L’orateur leva la main et l’abattit de toute ses forces sur son compagnon. La claque fit un bruit énorme et faucha le plus petit qui tomba au sol de tout son long. Un sanglot lui échappa alors qu’il était rattrapé par les cheveux et à nouveau soulevé. Cette fois-ci, c’était pour le montrer aux spectateurs. Son haut fut à moitié arraché et là, au centre de son ventre creux, une lueur apparut. Malken grogna et soupira. Il détestait ce type de violence et prendre une soumission de cette manière le répugnait. Seulement, la lueur ne mentait pas. C’était exactement ce que ce mâle désirait. Foutu masochiste ! pensa Malken tristement.

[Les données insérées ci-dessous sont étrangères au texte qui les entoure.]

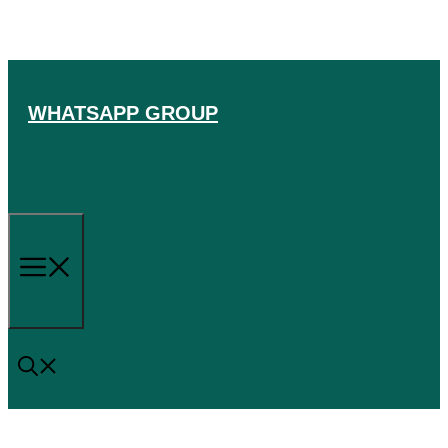
Skip
to
content
WHATSAPP GROUP
Menu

Leur espèce était capable de métaboliser une substance lumineuse particulièrement rare et intéressante d’un point de vue pharmaceutique. Autrement dit, c’était une véritable petite fortune que ce soumis avait maintenant dans le ventre. Et pour son propre équilibre, il avait besoin d’en produire régulièrement… C’était bien là tout leur malheur.

Il fallut deux coups de plus pour que la lumière soit plus franche et que sur le ventre du Dominant, on puisse voir apparaître quelque chose de similaire. La beauté du moment lui échappa, brisée par la violence et Malken se détourna. Pour obtenir l’accès au bâtiment qu’il voulait, il faudrait plus qu’une lueur. Il allait falloir qu’il illumine un soumis tout entier et pour réussir, la première étape serait encore de trouver le bon partenaire. Pour ça, il n’y avait pas de raccourci. Il allait devoir tester, trouver une personne compatible à ses goûts -ce qui n’incluait pas la violence crasse !- puis s’entraîner.